The fix in the thread is very simple to implement i think and the fix only needs to be done on the master.

1 Like

Trying it now! Thank you

@andreas-doehler I tried fiddling around with TLS encrypt however didnt see much of difference. I have tried to capture the pages taking time to load

/check_mk/view.py?_show_filter_form=0&filled_in=filter&host=XXXXXXX&view_name=host
/check_mk/sidebar_snapin.py?names=tactical_overview&since=1642149172&_ajaxid=1642152170
/check_mk/view.py?filled_in=filter&host=XXXX&view_name=host&_display_options=htbfcoderuw&_do_actions=&_ajaxid=1642152337

They seems to have upto 20 sec of “waiting” time. Any idea how this can be reduced, the hardare is a VM with 24 CPU / 32 G RAM.
image

Also, what do you recommend for swapping ?

If it is waiting then this means the remote site where your host data is, is not responding quickly.
You can test if this happens for hosts from all your sites.

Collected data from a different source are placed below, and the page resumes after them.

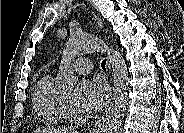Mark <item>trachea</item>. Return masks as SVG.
<instances>
[{"label":"trachea","mask_w":184,"mask_h":133,"mask_svg":"<svg viewBox=\"0 0 184 133\" xmlns=\"http://www.w3.org/2000/svg\"><path fill=\"white\" fill-rule=\"evenodd\" d=\"M101 67H102V69H105V67H106V60H103V61H102Z\"/></svg>","instance_id":"1"}]
</instances>
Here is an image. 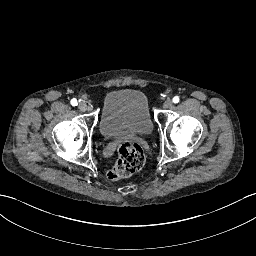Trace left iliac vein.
<instances>
[{
	"instance_id": "obj_1",
	"label": "left iliac vein",
	"mask_w": 256,
	"mask_h": 256,
	"mask_svg": "<svg viewBox=\"0 0 256 256\" xmlns=\"http://www.w3.org/2000/svg\"><path fill=\"white\" fill-rule=\"evenodd\" d=\"M173 106V102L170 99H167L163 102L164 109H170Z\"/></svg>"
}]
</instances>
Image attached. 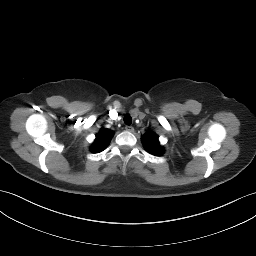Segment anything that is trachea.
I'll use <instances>...</instances> for the list:
<instances>
[{
    "label": "trachea",
    "mask_w": 256,
    "mask_h": 256,
    "mask_svg": "<svg viewBox=\"0 0 256 256\" xmlns=\"http://www.w3.org/2000/svg\"><path fill=\"white\" fill-rule=\"evenodd\" d=\"M124 123H125L126 125H131V123H132V118H131L130 115H125V116H124Z\"/></svg>",
    "instance_id": "trachea-1"
}]
</instances>
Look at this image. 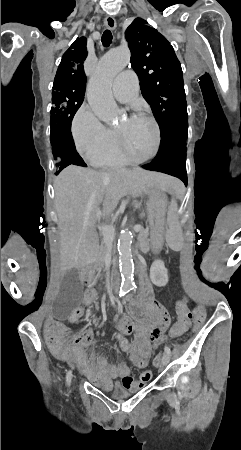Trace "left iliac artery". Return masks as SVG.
<instances>
[{
	"instance_id": "1",
	"label": "left iliac artery",
	"mask_w": 241,
	"mask_h": 450,
	"mask_svg": "<svg viewBox=\"0 0 241 450\" xmlns=\"http://www.w3.org/2000/svg\"><path fill=\"white\" fill-rule=\"evenodd\" d=\"M164 350L169 356L171 355V350L168 346H165Z\"/></svg>"
}]
</instances>
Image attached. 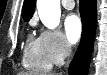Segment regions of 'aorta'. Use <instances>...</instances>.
Wrapping results in <instances>:
<instances>
[{"instance_id":"1","label":"aorta","mask_w":107,"mask_h":75,"mask_svg":"<svg viewBox=\"0 0 107 75\" xmlns=\"http://www.w3.org/2000/svg\"><path fill=\"white\" fill-rule=\"evenodd\" d=\"M38 14L41 22L49 29L56 28L60 23V0H38Z\"/></svg>"}]
</instances>
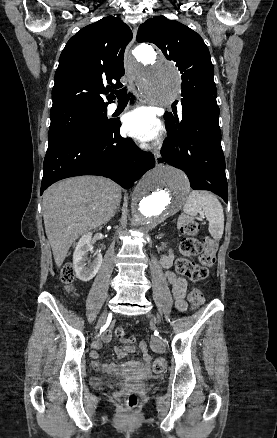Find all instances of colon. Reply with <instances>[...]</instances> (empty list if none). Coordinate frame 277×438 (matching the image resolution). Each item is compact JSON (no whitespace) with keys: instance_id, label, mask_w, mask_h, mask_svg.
<instances>
[{"instance_id":"colon-1","label":"colon","mask_w":277,"mask_h":438,"mask_svg":"<svg viewBox=\"0 0 277 438\" xmlns=\"http://www.w3.org/2000/svg\"><path fill=\"white\" fill-rule=\"evenodd\" d=\"M179 227L183 236L180 242L182 257L176 259V271L179 275L188 277L192 281H200L206 278L208 270L214 266L216 241L210 236L198 237L200 226L196 221L182 218L179 221ZM194 256H199V263L187 259ZM63 278L65 281L73 278V271L70 267H64ZM65 292L73 294V287L70 285L65 286ZM188 301L193 307L198 308L205 301L203 292L198 289L192 290L188 295ZM114 333L118 338L124 339L128 343L133 342L132 337H125L124 330L121 327L115 328ZM165 364V360L158 357L154 365L155 371L157 373L162 372ZM121 395L124 399V409H139V393L134 390L129 393L123 390Z\"/></svg>"}]
</instances>
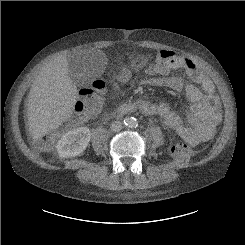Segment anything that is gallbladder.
Masks as SVG:
<instances>
[{"mask_svg": "<svg viewBox=\"0 0 245 245\" xmlns=\"http://www.w3.org/2000/svg\"><path fill=\"white\" fill-rule=\"evenodd\" d=\"M84 58V54L82 55H72L68 58V65L70 70V76L73 79L74 83L78 86L85 83L89 78V72L86 70H82V61ZM85 73V76H81L82 73Z\"/></svg>", "mask_w": 245, "mask_h": 245, "instance_id": "gallbladder-1", "label": "gallbladder"}]
</instances>
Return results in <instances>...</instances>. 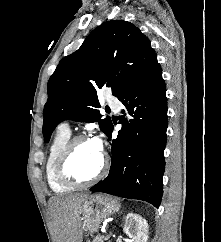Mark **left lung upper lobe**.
I'll return each instance as SVG.
<instances>
[{
    "mask_svg": "<svg viewBox=\"0 0 221 242\" xmlns=\"http://www.w3.org/2000/svg\"><path fill=\"white\" fill-rule=\"evenodd\" d=\"M149 39L134 24L106 21L94 29L81 47L63 58L48 81L44 107V141L63 120L99 122L107 135L111 120L102 119L97 91L110 87L119 98L158 66Z\"/></svg>",
    "mask_w": 221,
    "mask_h": 242,
    "instance_id": "left-lung-upper-lobe-1",
    "label": "left lung upper lobe"
}]
</instances>
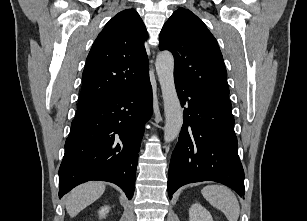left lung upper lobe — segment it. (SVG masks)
<instances>
[{"label":"left lung upper lobe","instance_id":"left-lung-upper-lobe-1","mask_svg":"<svg viewBox=\"0 0 307 221\" xmlns=\"http://www.w3.org/2000/svg\"><path fill=\"white\" fill-rule=\"evenodd\" d=\"M160 50L174 56V77L192 91L230 111L227 71L218 43L206 25L185 8L176 10L160 33Z\"/></svg>","mask_w":307,"mask_h":221}]
</instances>
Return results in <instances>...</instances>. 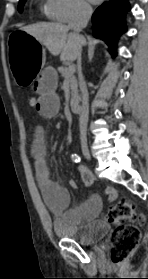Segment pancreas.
Listing matches in <instances>:
<instances>
[{"label":"pancreas","instance_id":"obj_1","mask_svg":"<svg viewBox=\"0 0 148 279\" xmlns=\"http://www.w3.org/2000/svg\"><path fill=\"white\" fill-rule=\"evenodd\" d=\"M59 72L61 73L62 77H64L65 79L68 80L69 85H70V89H71V100L72 101H77L78 100V83H77V79L74 76V72L73 73H69V68L67 67H60L58 68Z\"/></svg>","mask_w":148,"mask_h":279}]
</instances>
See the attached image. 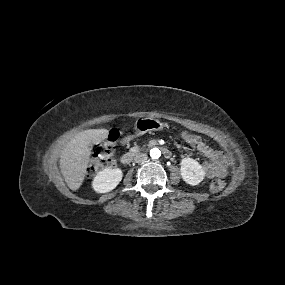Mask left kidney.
<instances>
[{
  "label": "left kidney",
  "mask_w": 285,
  "mask_h": 285,
  "mask_svg": "<svg viewBox=\"0 0 285 285\" xmlns=\"http://www.w3.org/2000/svg\"><path fill=\"white\" fill-rule=\"evenodd\" d=\"M181 177L190 185H198L205 176L203 167L192 158H184L181 160Z\"/></svg>",
  "instance_id": "5707ae66"
}]
</instances>
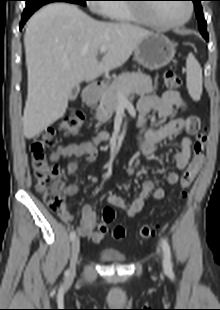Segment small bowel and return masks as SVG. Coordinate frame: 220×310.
<instances>
[{"label":"small bowel","mask_w":220,"mask_h":310,"mask_svg":"<svg viewBox=\"0 0 220 310\" xmlns=\"http://www.w3.org/2000/svg\"><path fill=\"white\" fill-rule=\"evenodd\" d=\"M175 109L185 111L186 102L182 94L177 90H167L162 96L145 95L142 96L137 105L138 117L137 127L139 128L138 136L140 138V149L142 153L149 156L159 141L170 136L177 135L181 132H186L189 135L198 133L200 128V119L194 115L181 116L171 119L156 129L145 128L147 116L150 112L155 111L160 119H168L172 116ZM192 139L189 136H184L179 145V149L174 153V161L178 170H184L191 158ZM98 156V141L90 139L81 143H70L59 146L52 154L51 160L58 162L71 157H84L87 162L92 163ZM79 169L77 162H70L66 166V172L69 175H74ZM92 183H98L96 176H91ZM179 181V174L176 171H171L167 175V182L170 185H176ZM78 191L76 184L68 186L67 194L74 195ZM149 195H152L154 200H162L165 197V190L161 187H155L151 180H146L143 183L142 189L137 196L130 201H126L118 194H110L108 202L126 212L129 217H135L144 207L145 200ZM58 215L63 222L70 224L74 220L66 205L58 211ZM77 232L82 237H87L93 242H100L106 232L107 226L104 223L98 222L97 214L94 209L85 204L81 209V219Z\"/></svg>","instance_id":"1"}]
</instances>
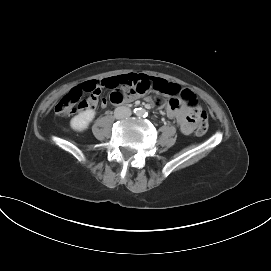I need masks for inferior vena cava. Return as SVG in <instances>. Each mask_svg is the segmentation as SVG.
<instances>
[{
    "mask_svg": "<svg viewBox=\"0 0 271 271\" xmlns=\"http://www.w3.org/2000/svg\"><path fill=\"white\" fill-rule=\"evenodd\" d=\"M131 110L128 107L125 106H120L117 107L114 111V115L116 118L121 119V118H127L131 116Z\"/></svg>",
    "mask_w": 271,
    "mask_h": 271,
    "instance_id": "1",
    "label": "inferior vena cava"
}]
</instances>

Swapping is bad on all server systems :smiley:

Good that we are thinking same for swapping part, i have tested it from local site too. Seems to be more or less same results

Will check on other sites and get back to you

@andreas-doehler This seems to be common to multiple sites, i see high disk usage for the process rrdcached

We had this site created from a backup 1.4 and upgraded to version 2.x

rrdcached seems to be working async writing to disk, we are using drbd to create a HA for the site which also may be contributing to some latency.

Do you recommend changing the rrdcached params from below setting
image

That’s normal. The name says already what it does, it caches the writes for RRD data and write out all data after a specific time or if requested.

This behavior should not impact your slow response problem.

If you access the web interface on a single slave, then there must be no latency problem.